The Dow Jones Industrial Average (DJIA) rose 23 points (0.1%) to 26,113, the S&P 500 Index gained 3 points (0.1%) to 2,890, and the Nasdaq Composite advanced 48 points (0.6%) to 7,845. In light volume, 682 million shares were traded on the NYSE and 1.9 billion shares changed hands on the Nasdaq. WTI crude oil fell $0.58 to $51.93 per barrel and wholesale gasoline was down $0.04 at $1.69 per gallon. Elsewhere, the Bloomberg gold spot price traded $1.72 lower to $1,339.98 per ounce, and the Dollar Index— a comparison of the U.S. dollar to six major world currencies—was unchanged at 97.56.

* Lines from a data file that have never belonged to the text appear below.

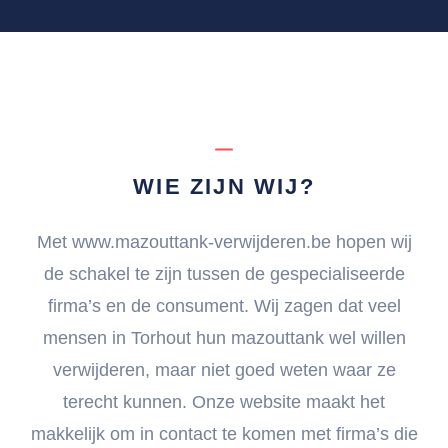
WIE ZIJN WIJ?
Met www.mazouttank-verwijderen.be hopen wij
de schakel te zijn tussen de gespecialiseerde
firma’s en de consument. Wij zagen dat veel
mensen in Torhout hun mazouttank wel willen
verwijderen, maar niet goed weten waar ze
terecht kunnen. Onze website maakt het
makkelijk om in contact te komen met firma’s die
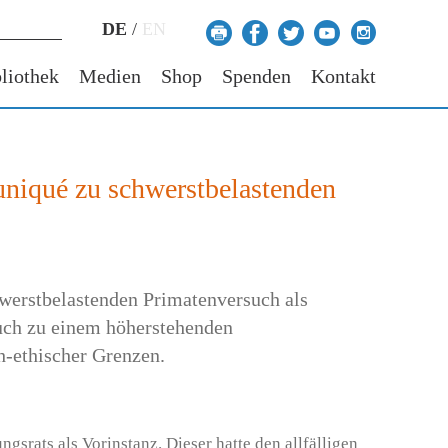
DE
/
EN
liothek
Medien
Shop
Spenden
Kontakt
niqué zu schwerstbelastenden
hwerstbelastenden Primatenversuch als
uch zu einem höherstehenden
h-ethischer Grenzen.
ngsrats als Vorinstanz. Dieser hatte den allfälligen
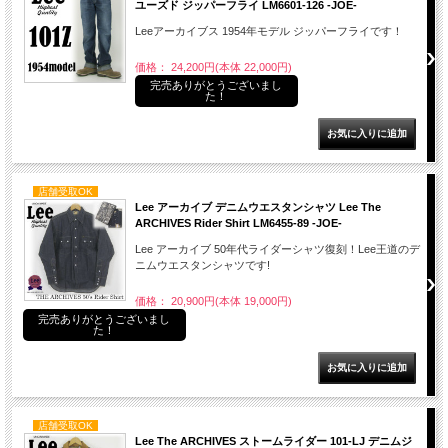
ユーズド ジッパーフライ LM6601-126 -JOE-
Leeアーカイブス 1954年モデル ジッパーフライです！
価格： 24,200円(本体 22,000円)
完売ありがとうございまし
た！
店舗受取OK
Lee アーカイブ デニムウエスタンシャツ Lee The
ARCHIVES Rider Shirt LM6455-89 -JOE-
Lee アーカイブ 50年代ライダーシャツ復刻！Lee王道のデ
ニムウエスタンシャツです!
価格： 20,900円(本体 19,000円)
完売ありがとうございまし
た！
店舗受取OK
Lee The ARCHIVES ストームライダー 101-LJ デニムジ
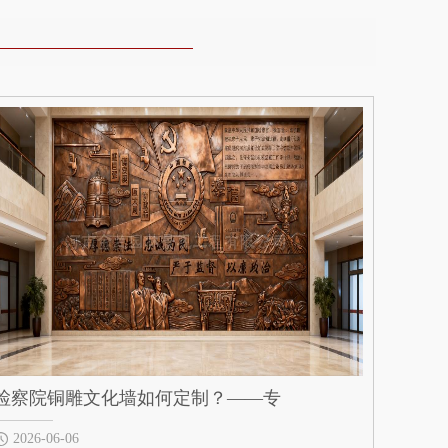
检察院铜雕文化墙如何定制？——专
2026-06-06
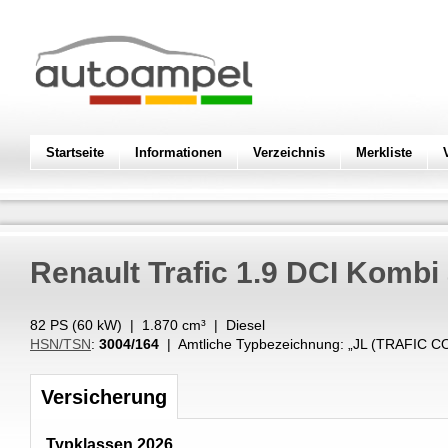
Startseite
Informationen
Verzeichnis
Merkliste
Renault
Trafic 1.9 DCI Kombi
82 PS (
60
kW
) |
1.870
cm³
|
Diesel
HSN/TSN
:
3004/164
| Amtliche Typbezeichnung: „
JL (TRAFIC CO
Versicherung
Typklassen 2026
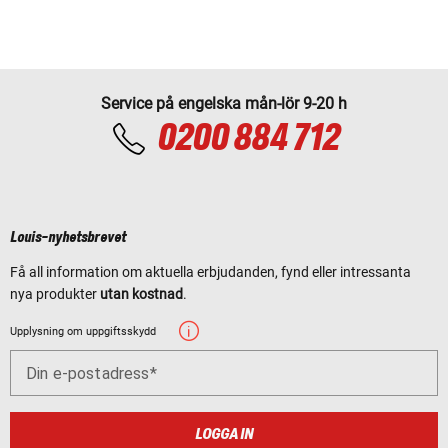
Service på engelska mån-lör 9-20 h
0200 884 712
Louis-nyhetsbrevet
Få all information om aktuella erbjudanden, fynd eller intressanta
nya produkter
utan kostnad
.
Upplysning om uppgiftsskydd
Din e-postadress
LOGGA IN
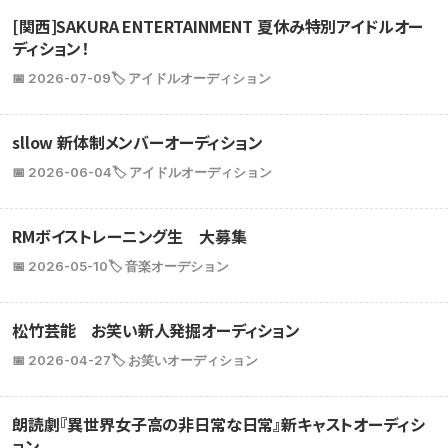
[関西]SAKURA ENTERTAINMENT 夏休み特別アイドルオー
ディション！
📅 2026-07-09
🏷️ アイドルオーディション
sllow 新体制メンバーオーディション
📅 2026-06-04
🏷️ アイドルオーディション
RMボイストレーニング生 大募集
📅 2026-05-10
🏷️ 音楽オーデション
松竹芸能 お笑い新人発掘オーディション
📅 2026-04-27
🏷️ お笑いオーディション
朗読劇『異世界女子高の非日常な日常』新キャストオーディシ
ョン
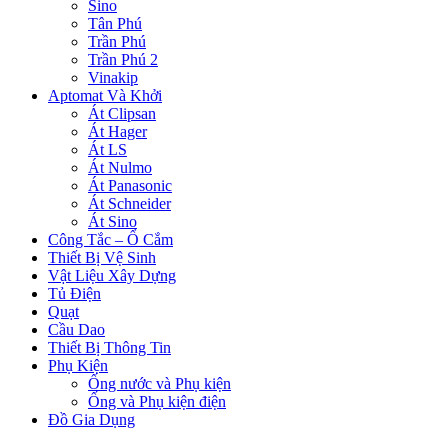
Sino
Tân Phú
Trần Phú
Trần Phú 2
Vinakip
Aptomat Và Khởi
Át Clipsan
Át Hager
Át LS
Át Nulmo
Át Panasonic
Át Schneider
Át Sino
Công Tắc – Ổ Cắm
Thiết Bị Vệ Sinh
Vật Liệu Xây Dựng
Tủ Điện
Quạt
Cầu Dao
Thiết Bị Thông Tin
Phụ Kiện
Ống nước và Phụ kiện
Ống và Phụ kiện điện
Đồ Gia Dụng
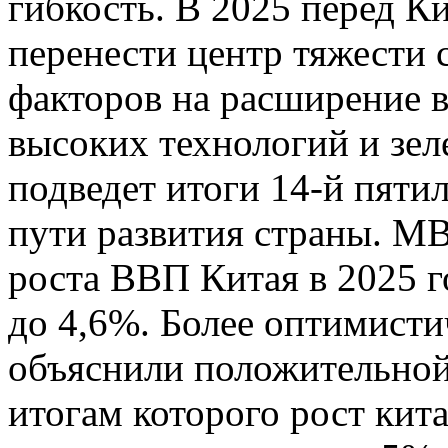
гибкость. В 2025 перед Ки
перенести центр тяжести
факторов на расширение в
высоких технологий и зел
подведет итоги 14-й пяти
пути развития страны. М
роста ВВП Китая в 2025 го
до 4,6%. Более оптимист
объяснили положительной
итогам которого рост кит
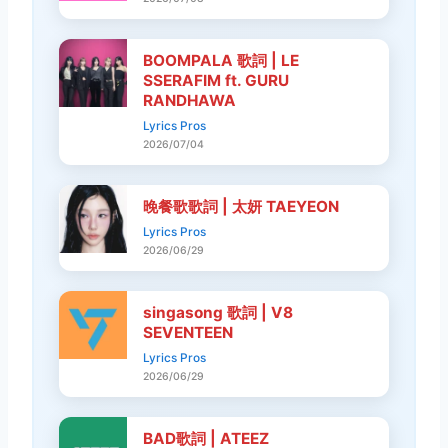
BOOMPALA 歌詞 | LE
SSERAFIM ft. GURU
RANDHAWA
Lyrics Pros
2026/07/04
晚餐歌歌詞 | 太妍 TAEYEON
Lyrics Pros
2026/06/29
singasong 歌詞 | V8
SEVENTEEN
Lyrics Pros
2026/06/29
BAD歌詞 | ATEEZ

The Empire Manufacturing Index showed output from the New York region surprisingly fell to contraction territory (a reading below zero) for June. The index dropped to -8.6 from May’s unrevised 17.8 level, with the Bloomberg forecast calling for a decline to 11.0. This was the lowest level for the index since 2016 as new orders and employment both fell.

The National Association of Home Builders (NAHB) Housing Market Index showed homebuilder sentiment in June decreased to 64 from May’s unrevised 66 level, versus estimates of 67, with a level of 50 separating good and poor conditions. The NAHB said, “While demand for single-family homes remains sound, builders continue to report rising development and construction costs, with some additional concerns over trade issues.”

Treasuries were mixed, as the yield on the 2-year note rose 2 basis points (bps) to 1.86%, while the yields on the 10-year note and 30-year bond ticked 1 basis point lower to 2.08% and 2.58%, respectively.